*TASK STATEMENT*:
The following data has a line with "Forum zum WebKicks.De" and a line with "部屋に到着すると、古いタバコの臭いがひどいことに気付き". Write out exactly those lines and all the lines between them.
── SOURCE DATA
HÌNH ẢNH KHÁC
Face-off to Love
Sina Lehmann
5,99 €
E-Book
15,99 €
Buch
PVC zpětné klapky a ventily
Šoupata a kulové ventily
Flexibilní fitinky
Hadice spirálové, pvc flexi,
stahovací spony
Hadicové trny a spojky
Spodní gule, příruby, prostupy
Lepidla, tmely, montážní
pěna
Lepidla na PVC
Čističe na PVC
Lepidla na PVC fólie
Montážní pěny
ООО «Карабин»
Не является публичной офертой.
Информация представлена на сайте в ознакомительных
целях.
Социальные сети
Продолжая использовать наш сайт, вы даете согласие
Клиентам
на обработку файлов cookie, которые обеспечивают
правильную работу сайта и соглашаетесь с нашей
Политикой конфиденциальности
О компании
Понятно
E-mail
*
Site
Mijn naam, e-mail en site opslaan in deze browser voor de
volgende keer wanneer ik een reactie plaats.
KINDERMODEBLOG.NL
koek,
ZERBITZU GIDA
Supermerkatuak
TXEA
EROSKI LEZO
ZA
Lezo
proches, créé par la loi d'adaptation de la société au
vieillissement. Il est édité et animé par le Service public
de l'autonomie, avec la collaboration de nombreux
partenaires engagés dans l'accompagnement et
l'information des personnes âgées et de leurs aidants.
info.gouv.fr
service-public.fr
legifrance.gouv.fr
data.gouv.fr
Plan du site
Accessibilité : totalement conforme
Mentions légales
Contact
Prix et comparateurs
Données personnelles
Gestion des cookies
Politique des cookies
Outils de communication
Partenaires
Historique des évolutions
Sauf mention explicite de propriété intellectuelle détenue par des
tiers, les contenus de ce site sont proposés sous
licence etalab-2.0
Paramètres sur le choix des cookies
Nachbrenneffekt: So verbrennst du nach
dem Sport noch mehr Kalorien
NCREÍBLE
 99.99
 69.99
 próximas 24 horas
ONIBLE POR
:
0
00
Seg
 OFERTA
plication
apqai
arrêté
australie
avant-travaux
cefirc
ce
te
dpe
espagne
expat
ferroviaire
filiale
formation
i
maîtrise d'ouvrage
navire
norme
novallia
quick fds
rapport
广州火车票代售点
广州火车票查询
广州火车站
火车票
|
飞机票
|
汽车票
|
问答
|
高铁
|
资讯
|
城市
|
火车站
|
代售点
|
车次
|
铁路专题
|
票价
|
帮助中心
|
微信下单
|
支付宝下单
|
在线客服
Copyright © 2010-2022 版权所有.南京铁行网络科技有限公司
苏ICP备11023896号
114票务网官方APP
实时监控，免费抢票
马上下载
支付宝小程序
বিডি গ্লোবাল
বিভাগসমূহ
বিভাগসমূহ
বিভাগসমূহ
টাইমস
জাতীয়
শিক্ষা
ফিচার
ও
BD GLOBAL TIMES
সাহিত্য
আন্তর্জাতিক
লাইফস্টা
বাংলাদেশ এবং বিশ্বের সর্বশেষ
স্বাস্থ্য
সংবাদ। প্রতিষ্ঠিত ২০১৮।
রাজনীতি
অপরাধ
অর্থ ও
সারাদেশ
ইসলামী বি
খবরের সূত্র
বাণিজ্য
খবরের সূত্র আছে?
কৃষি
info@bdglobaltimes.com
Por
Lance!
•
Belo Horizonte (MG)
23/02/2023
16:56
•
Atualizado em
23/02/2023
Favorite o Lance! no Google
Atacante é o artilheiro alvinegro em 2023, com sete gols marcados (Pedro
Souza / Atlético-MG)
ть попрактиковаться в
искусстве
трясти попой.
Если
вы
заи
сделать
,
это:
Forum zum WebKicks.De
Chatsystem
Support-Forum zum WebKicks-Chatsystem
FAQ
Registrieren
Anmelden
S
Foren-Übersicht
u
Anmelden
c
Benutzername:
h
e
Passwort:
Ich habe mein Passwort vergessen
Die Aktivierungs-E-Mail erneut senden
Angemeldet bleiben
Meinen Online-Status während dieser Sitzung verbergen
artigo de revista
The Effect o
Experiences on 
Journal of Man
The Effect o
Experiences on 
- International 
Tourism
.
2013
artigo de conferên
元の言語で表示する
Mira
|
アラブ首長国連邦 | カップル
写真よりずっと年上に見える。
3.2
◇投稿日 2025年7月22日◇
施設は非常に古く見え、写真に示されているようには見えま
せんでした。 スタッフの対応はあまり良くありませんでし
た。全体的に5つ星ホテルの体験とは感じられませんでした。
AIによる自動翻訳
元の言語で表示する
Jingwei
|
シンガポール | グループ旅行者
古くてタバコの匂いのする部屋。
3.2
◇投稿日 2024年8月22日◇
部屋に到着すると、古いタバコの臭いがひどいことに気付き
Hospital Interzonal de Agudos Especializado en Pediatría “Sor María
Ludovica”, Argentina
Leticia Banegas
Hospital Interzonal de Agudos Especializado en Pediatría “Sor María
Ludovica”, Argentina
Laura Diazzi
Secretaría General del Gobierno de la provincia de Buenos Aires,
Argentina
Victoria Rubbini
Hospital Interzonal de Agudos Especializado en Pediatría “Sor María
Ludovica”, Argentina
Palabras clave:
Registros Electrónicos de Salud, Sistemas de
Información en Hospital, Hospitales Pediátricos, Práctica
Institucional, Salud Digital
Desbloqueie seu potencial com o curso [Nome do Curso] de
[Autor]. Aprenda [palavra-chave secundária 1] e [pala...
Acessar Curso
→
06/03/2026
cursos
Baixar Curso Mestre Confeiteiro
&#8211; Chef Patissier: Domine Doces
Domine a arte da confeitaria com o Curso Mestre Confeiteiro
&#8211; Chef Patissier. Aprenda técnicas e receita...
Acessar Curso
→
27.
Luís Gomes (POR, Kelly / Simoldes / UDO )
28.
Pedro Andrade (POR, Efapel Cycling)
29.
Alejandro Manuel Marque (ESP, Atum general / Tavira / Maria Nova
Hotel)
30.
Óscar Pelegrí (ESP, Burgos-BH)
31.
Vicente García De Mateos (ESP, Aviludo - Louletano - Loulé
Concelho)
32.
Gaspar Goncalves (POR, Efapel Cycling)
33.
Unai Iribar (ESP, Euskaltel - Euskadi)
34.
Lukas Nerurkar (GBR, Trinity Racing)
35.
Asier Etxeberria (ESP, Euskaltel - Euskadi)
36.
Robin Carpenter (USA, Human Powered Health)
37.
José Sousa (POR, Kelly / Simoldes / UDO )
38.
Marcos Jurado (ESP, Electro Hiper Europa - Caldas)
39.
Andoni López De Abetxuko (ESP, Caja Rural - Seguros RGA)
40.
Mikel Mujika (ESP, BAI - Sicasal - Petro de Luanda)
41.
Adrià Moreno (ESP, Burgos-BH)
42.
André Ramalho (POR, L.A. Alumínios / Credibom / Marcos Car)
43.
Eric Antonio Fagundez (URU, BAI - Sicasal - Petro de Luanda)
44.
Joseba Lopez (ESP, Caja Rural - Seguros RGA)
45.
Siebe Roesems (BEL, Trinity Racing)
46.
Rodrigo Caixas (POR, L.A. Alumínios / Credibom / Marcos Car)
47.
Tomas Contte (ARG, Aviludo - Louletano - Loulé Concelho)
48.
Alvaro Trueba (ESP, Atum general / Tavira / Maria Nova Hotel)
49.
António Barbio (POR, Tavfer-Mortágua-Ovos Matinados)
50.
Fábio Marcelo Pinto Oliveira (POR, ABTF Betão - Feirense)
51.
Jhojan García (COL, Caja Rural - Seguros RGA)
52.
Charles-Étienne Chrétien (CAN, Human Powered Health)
────
*RESULT OF THIS EXERCISE*:
Forum zum WebKicks.De
Chatsystem
Support-Forum zum WebKicks-Chatsystem
FAQ
Registrieren
Anmelden
S
Foren-Übersicht
u
Anmelden
c
Benutzername:
h
e
Passwort:
Ich habe mein Passwort vergessen
Die Aktivierungs-E-Mail erneut senden
Angemeldet bleiben
Meinen Online-Status während dieser Sitzung verbergen
artigo de revista
The Effect o
Experiences on 
Journal of Man
The Effect o
Experiences on 
- International 
Tourism
.
2013
artigo de conferên
元の言語で表示する
Mira
|
アラブ首長国連邦 | カップル
写真よりずっと年上に見える。
3.2
◇投稿日 2025年7月22日◇
施設は非常に古く見え、写真に示されているようには見えま
せんでした。 スタッフの対応はあまり良くありませんでし
た。全体的に5つ星ホテルの体験とは感じられませんでした。
AIによる自動翻訳
元の言語で表示する
Jingwei
|
シンガポール | グループ旅行者
古くてタバコの匂いのする部屋。
3.2
◇投稿日 2024年8月22日◇
部屋に到着すると、古いタバコの臭いがひどいことに気付き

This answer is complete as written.